Dozens of protesters occupied the constituency office of Quebec’s education minister, Marie Malavoy, demanding better access to education for non-status immigrant children.

Groups are demanding better access to schools for non-status immigrant children

Members of the Collectif éducation sans frontières protested for several hours outside the office of Quebec education minister, Marie Malavoy. (Radio-Canada)

Dozens of protesters occupied the constituency office of Quebec’s education minister, Marie Malavoy, demanding better access to education for non-status immigrant children, children who are not in Canada legally. 

Members of the activist group Collectif éducation sans frontières began their protest at Malavoy’s Longueuil office Tuesday morning asking the minister makes a commitment to open Quebec’s primary and secondary schools the children, without fees, by January 2014.

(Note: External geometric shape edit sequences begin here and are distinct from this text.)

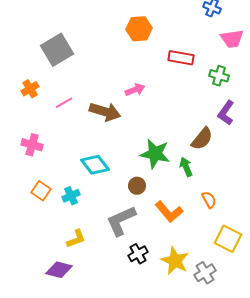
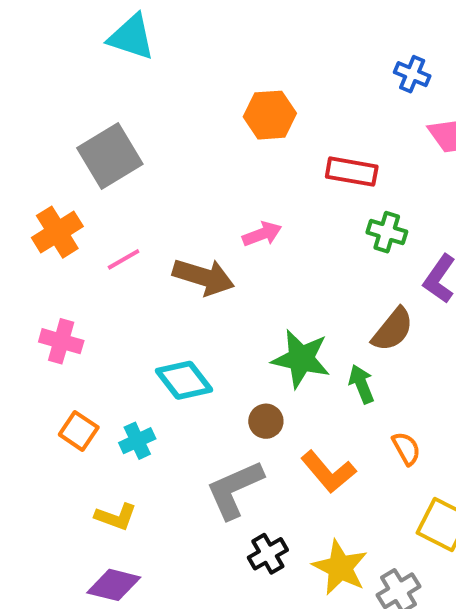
green cross: (219, 76) -> (387, 232), moved
orange cross: (30, 89) -> (57, 232), size x1.4
yellow L-shape: (76, 239) -> (116, 517), moved, turned 40

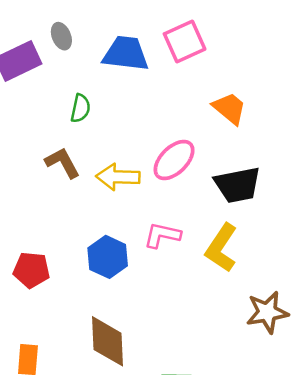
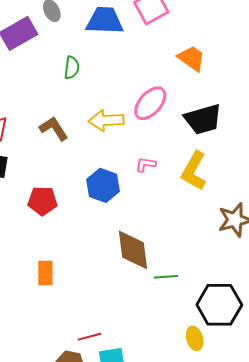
brown L-shape: (62, 163) -> (54, 129), moved
pink L-shape: (162, 235) -> (146, 164), size x0.7
brown diamond: (108, 341) -> (133, 250), moved

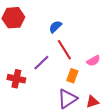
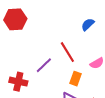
blue semicircle: (55, 27) -> (88, 24), moved

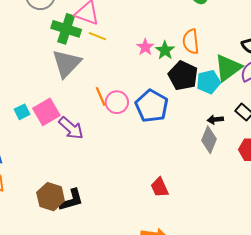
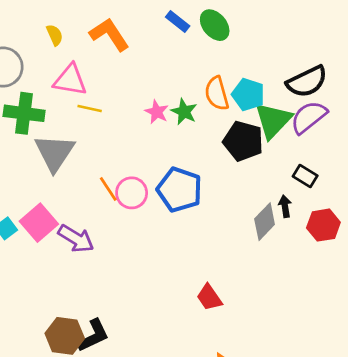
green cross: (66, 29) -> (24, 113), moved
black pentagon: (183, 76) -> (243, 141), moved
cyan pentagon: (208, 82) -> (248, 95), moved, turned -30
black arrow: (215, 120) -> (285, 206), moved, turned 98
gray diamond: (209, 140) -> (265, 222), turned 32

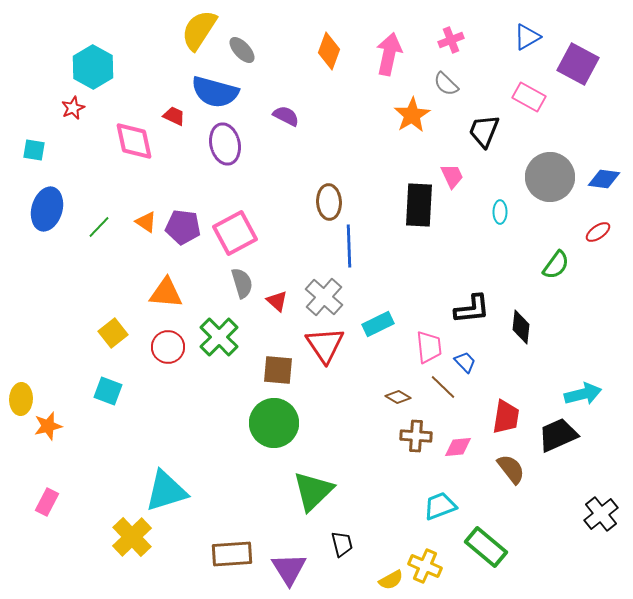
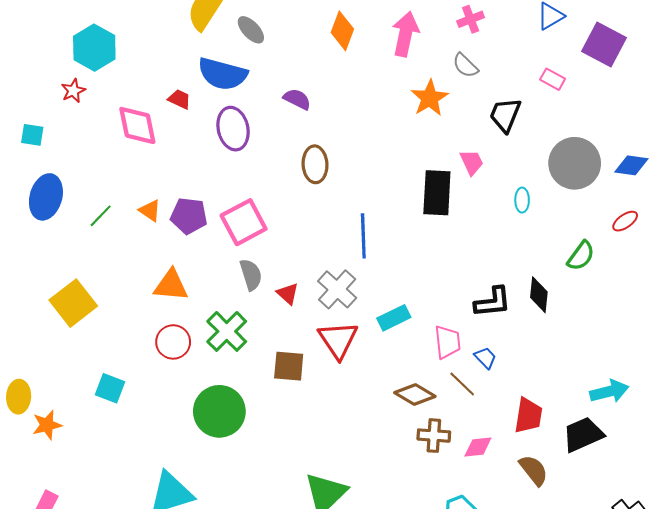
pink rectangle: (529, 97) -> (553, 79), size x0.7
brown ellipse: (329, 202) -> (315, 164), moved
black diamond: (521, 327) -> (539, 295), moved
yellow square: (113, 333) -> (73, 303), moved, size x1.5
brown diamond: (398, 397) -> (415, 395), size x1.5
green circle: (274, 423) -> (219, 411), moved

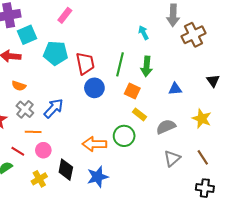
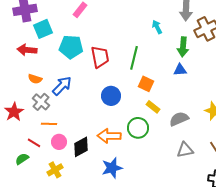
green arrow: (147, 66) -> (183, 47), moved
blue circle: (94, 88) -> (111, 96), moved
blue triangle: (175, 89) -> (180, 70), moved
blue arrow: (54, 108) -> (62, 86), moved
gray triangle: (172, 158) -> (185, 150), turned 30
black diamond: (66, 170) -> (81, 147), moved, turned 50

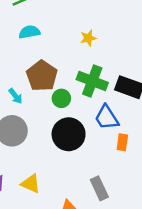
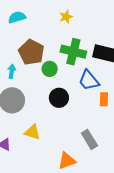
cyan arrow: (16, 96) -> (12, 71), turned -128
black circle: (69, 134) -> (59, 98), size x0.7
yellow triangle: (31, 184) -> (32, 132), moved

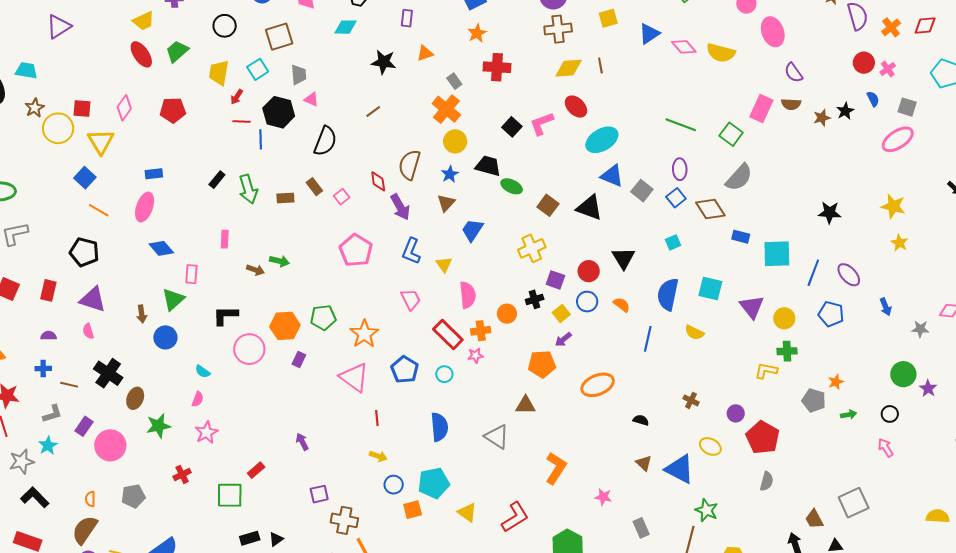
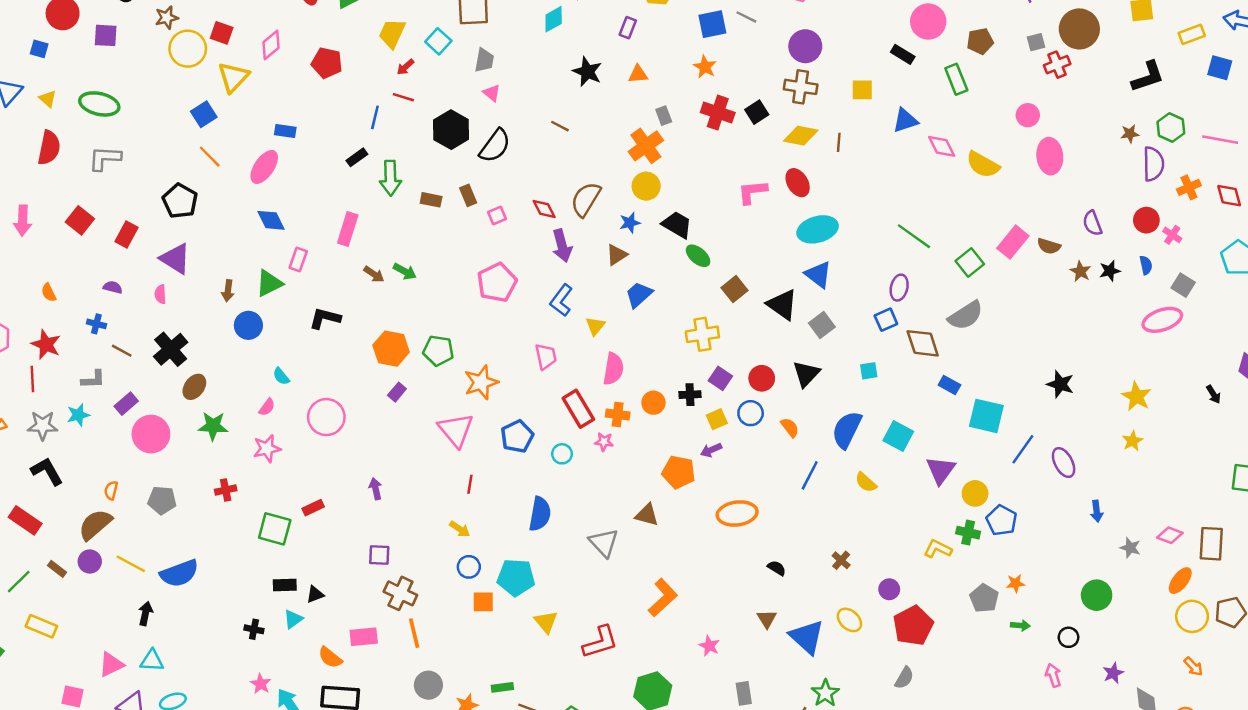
red diamond: (925, 25) -> (1229, 196), turned 65
cyan diamond: (345, 27) -> (554, 19), turned -45
orange star: (477, 33) -> (705, 67), turned -30
cyan square: (258, 69) -> (438, 41), turned -30
pink cross: (888, 69) -> (1172, 235), turned -35
purple semicircle: (794, 73) -> (1092, 223), moved
black hexagon: (279, 112) -> (451, 130), moved
brown line: (373, 112) -> (560, 126), turned 49
brown star: (822, 118) -> (1080, 271), turned 30
black square: (512, 127) -> (757, 112), moved
blue line: (261, 139) -> (375, 117), moved
red diamond: (378, 181) -> (544, 209), turned -35
gray square: (642, 191) -> (822, 325), moved
pink rectangle: (225, 239) -> (348, 229), size x1.5
blue pentagon: (831, 314) -> (1002, 520), moved
pink circle: (249, 349) -> (326, 417), moved
purple star: (928, 388) -> (1113, 673), moved

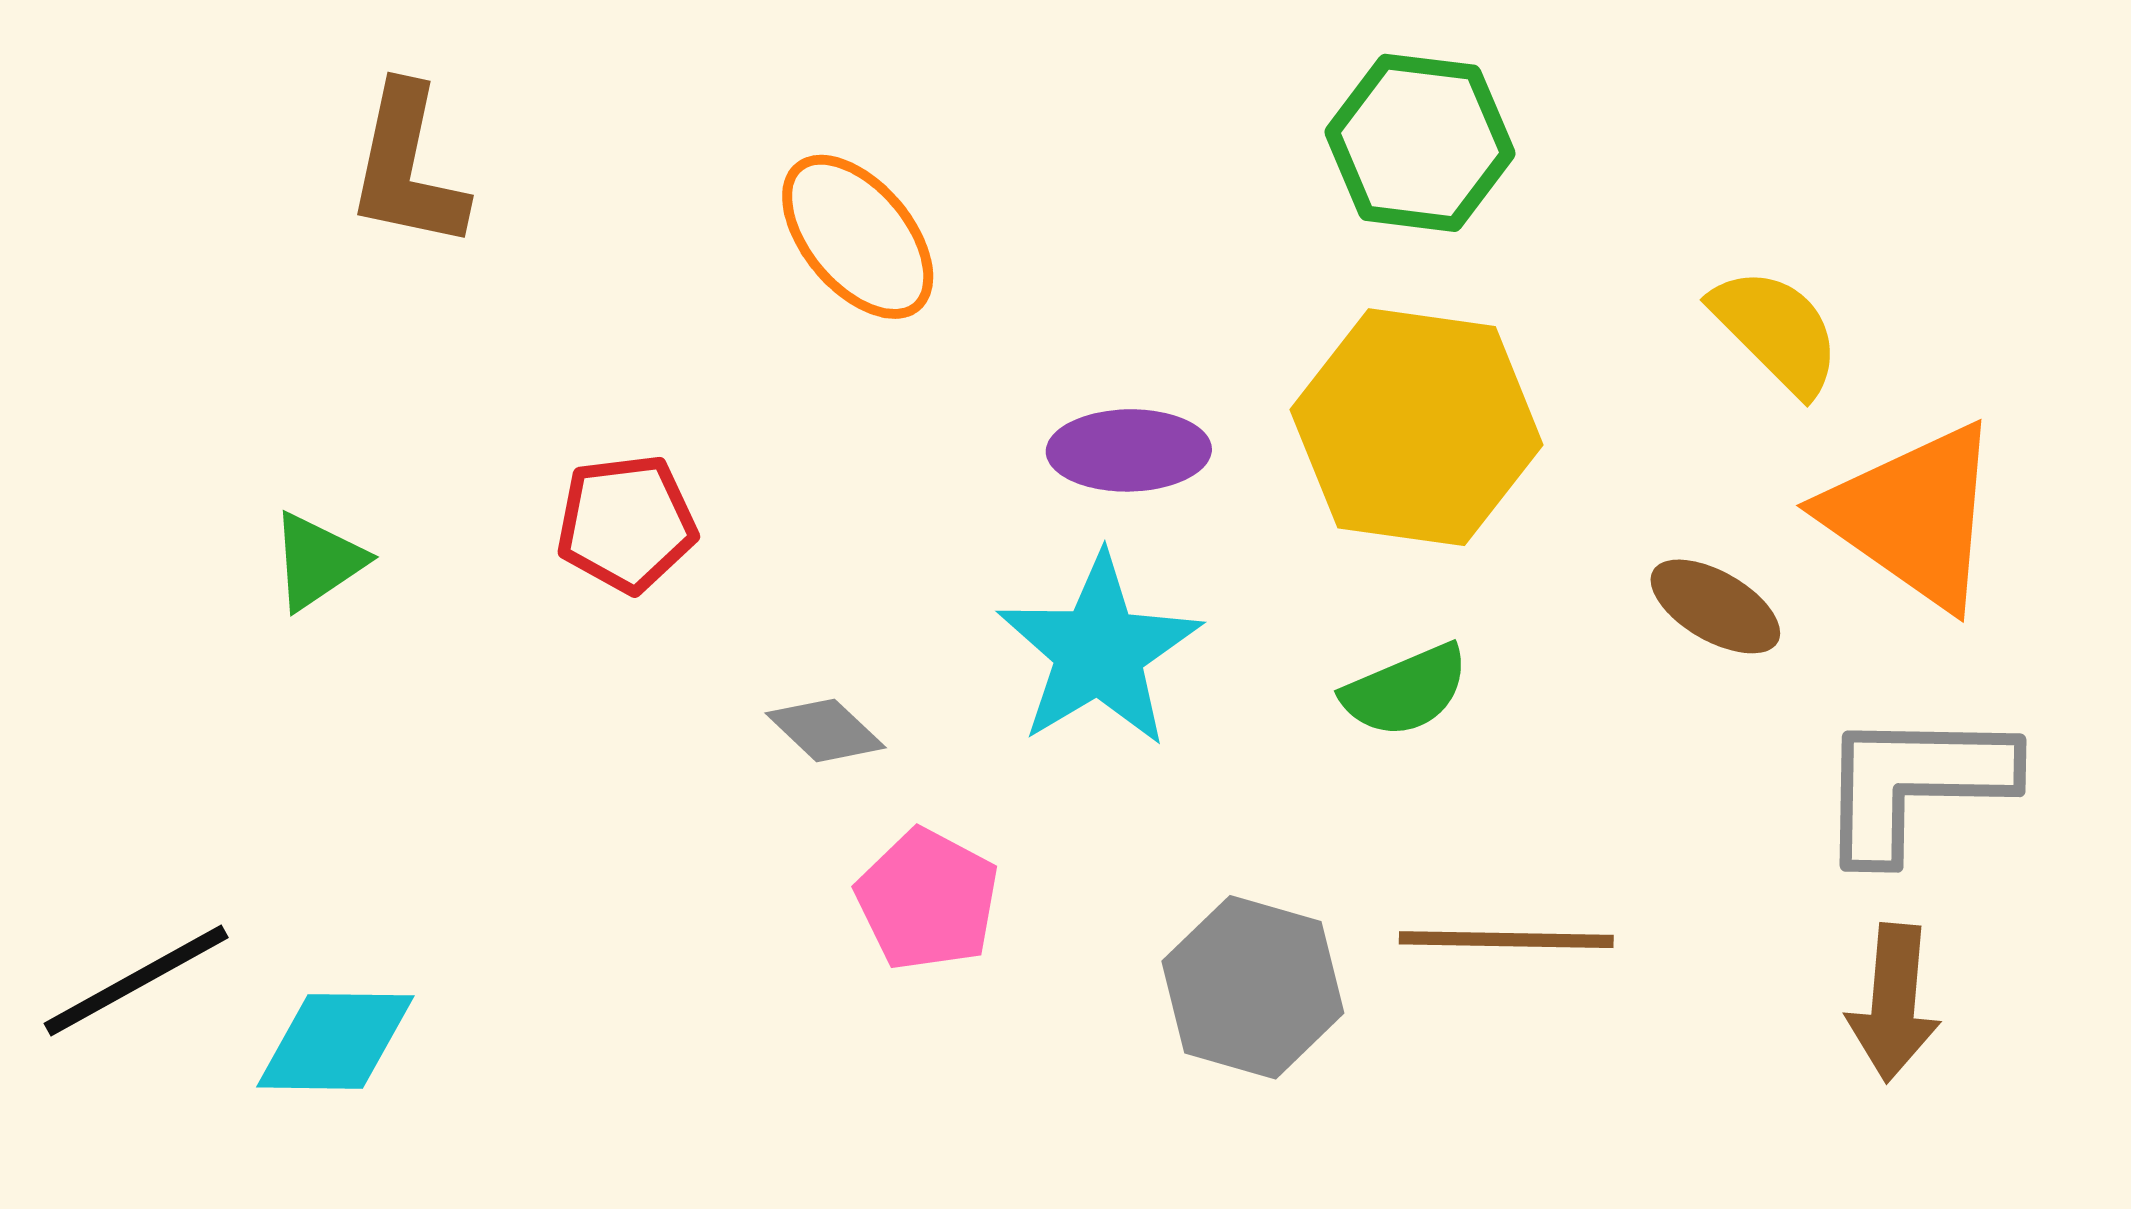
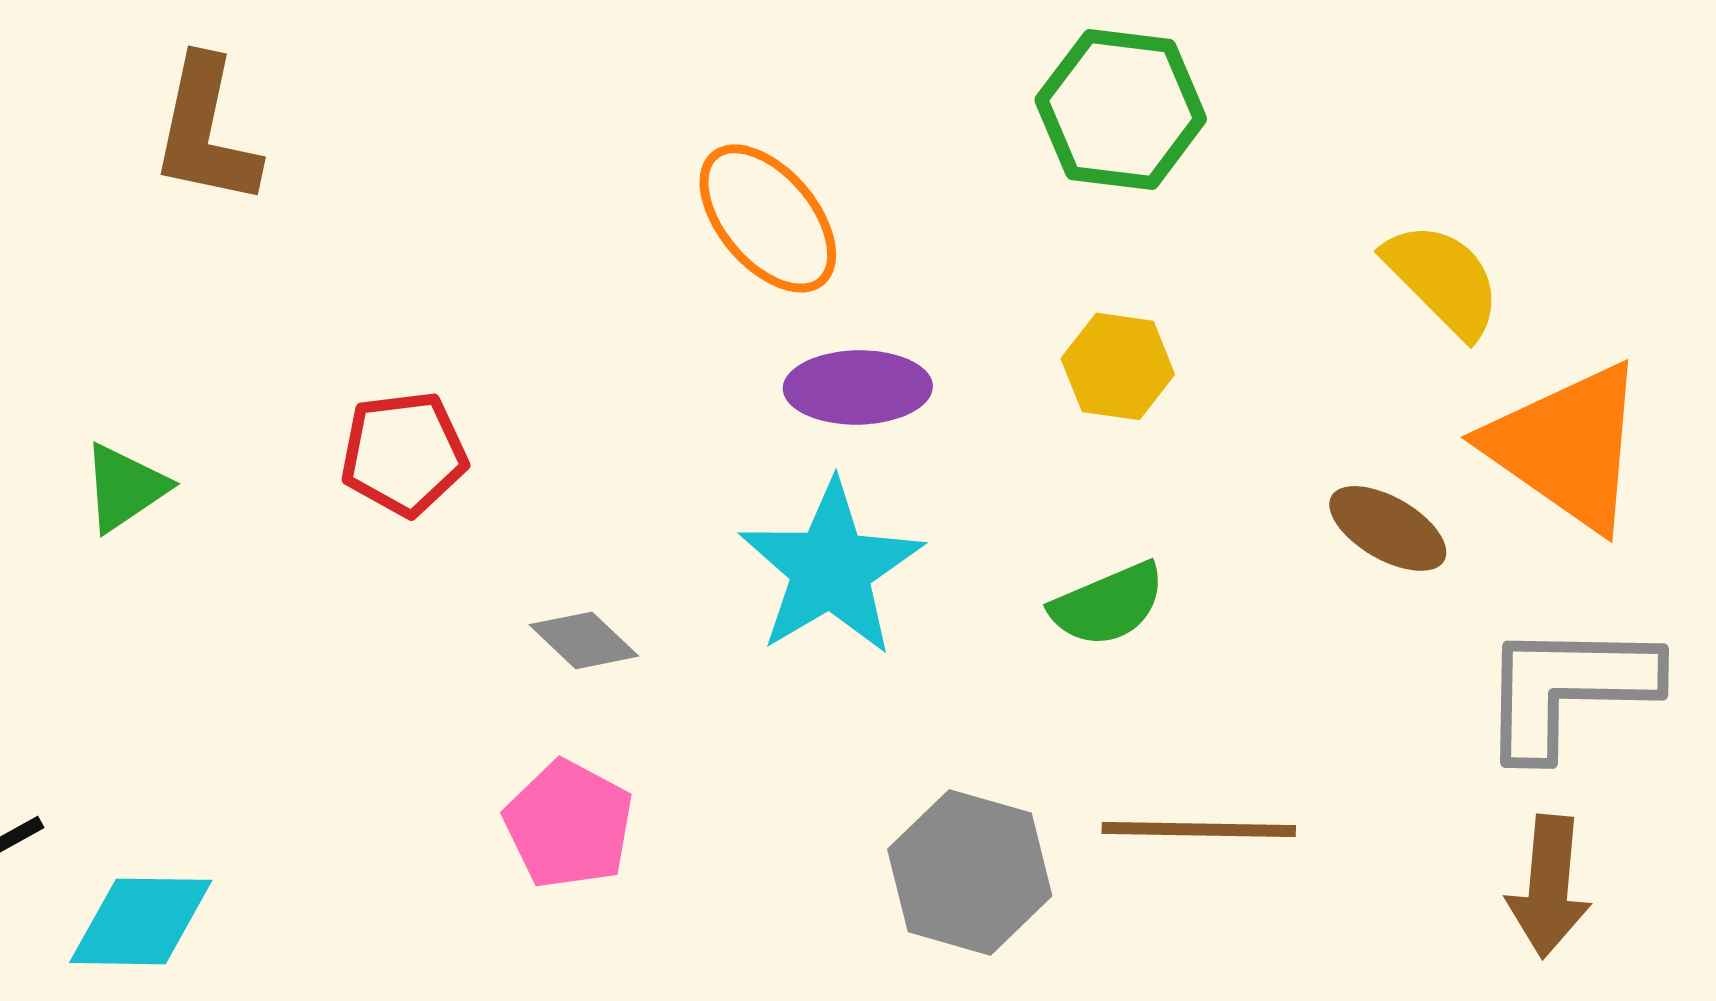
orange ellipse: (858, 237) -> (768, 218), moved
yellow hexagon: (1417, 427) -> (1118, 366), size x0.5
pink pentagon: (927, 900) -> (569, 824), moved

“Minister Malavoy has been Minister of Education for more than one year, and she was informed on her first day in office that non-status kids can’t access public schooling," said Nicolas Quiazua, a member of the Collectif éducation sans frontières.

"She has refused to act on this injustice, and even refuses to engage our collective or the mainstream media on this issue. The only way to get her attention, and force her to act, is through this occupation.”

However, representatives from Malavoy's office say they are surprised by the group’s claims.

"We did a lot of things," said Mathieu White, Malavoy's press secretary.

"If these measures are not sufficient, we will see if we can take other administrative steps."

In June, Quebec announced it was easing its rules of admission to the school system for the children of

immigrants, who have no legal status in the country..

Representatives from the Ministry of Education say these measures enabled hundreds of children, mostly on the island of Montreal, to attend school in September 2013.

Collectif éducation sans frontières claims that in some cases, children were not able to register and in other cases, they were able to register only after paying $5,000 to $6,000 per child.

By Tuesday afternoon, the protesters left the site and no arrests were made.